● Collected data entries
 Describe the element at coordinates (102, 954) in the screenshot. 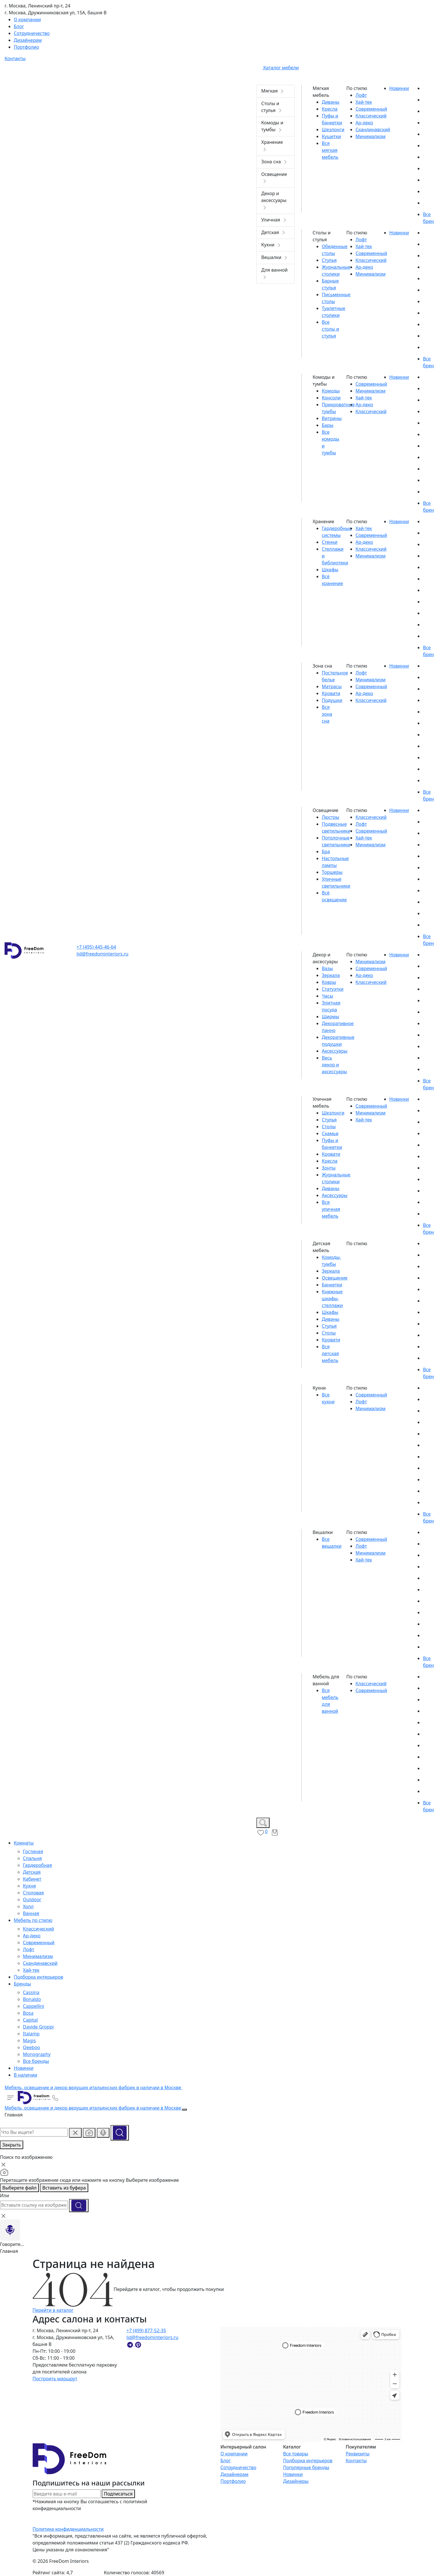

I see `lid@freedominteriors.ru` at that location.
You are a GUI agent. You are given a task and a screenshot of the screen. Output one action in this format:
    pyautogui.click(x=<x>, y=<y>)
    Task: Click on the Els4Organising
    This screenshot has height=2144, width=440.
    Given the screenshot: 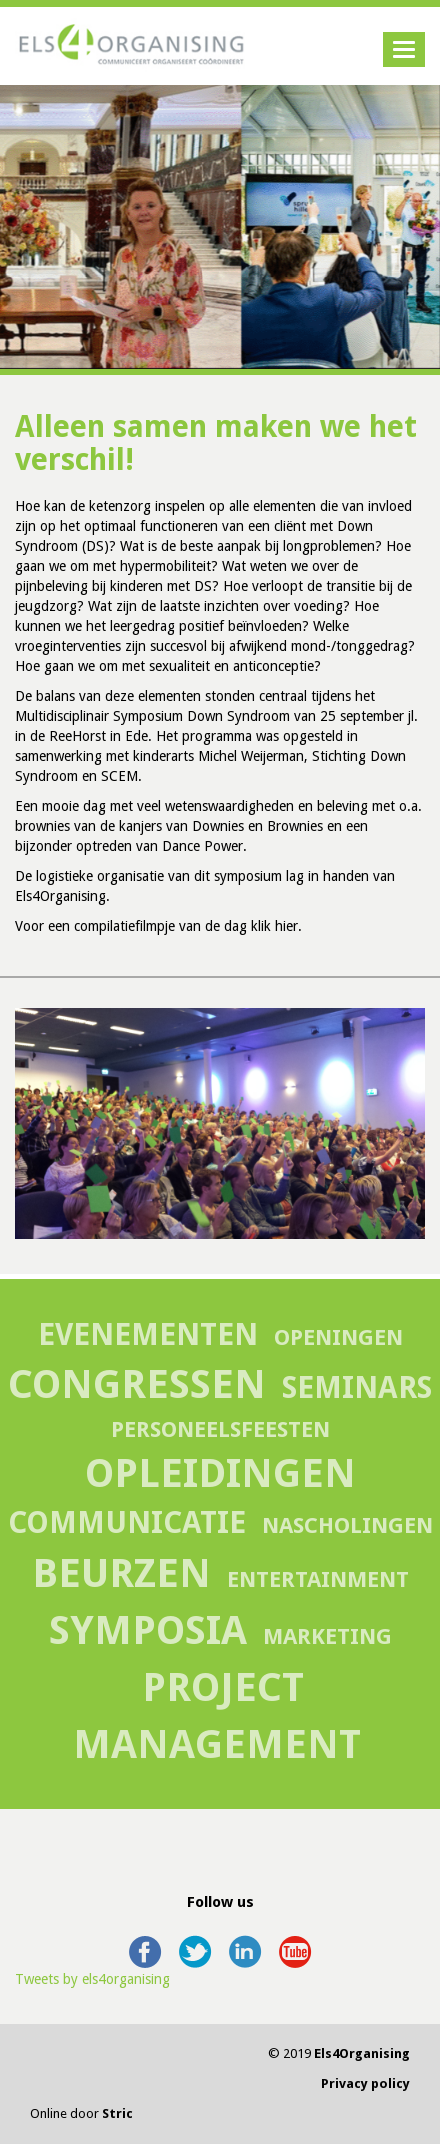 What is the action you would take?
    pyautogui.click(x=362, y=2053)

● Task statement
Could you set down, exactly as written, the lines above between the one holding "You are a GUI" and the one holding "This screenshot has", inclusive, and nothing more?

● Solution for this exercise
You are a GUI agent. You are given a task and a screenshot of the screen. Output one action in this format:
    pyautogui.click(x=<x>, y=<y>)
    Task: Click on the Els4Organising
    This screenshot has height=2144, width=440.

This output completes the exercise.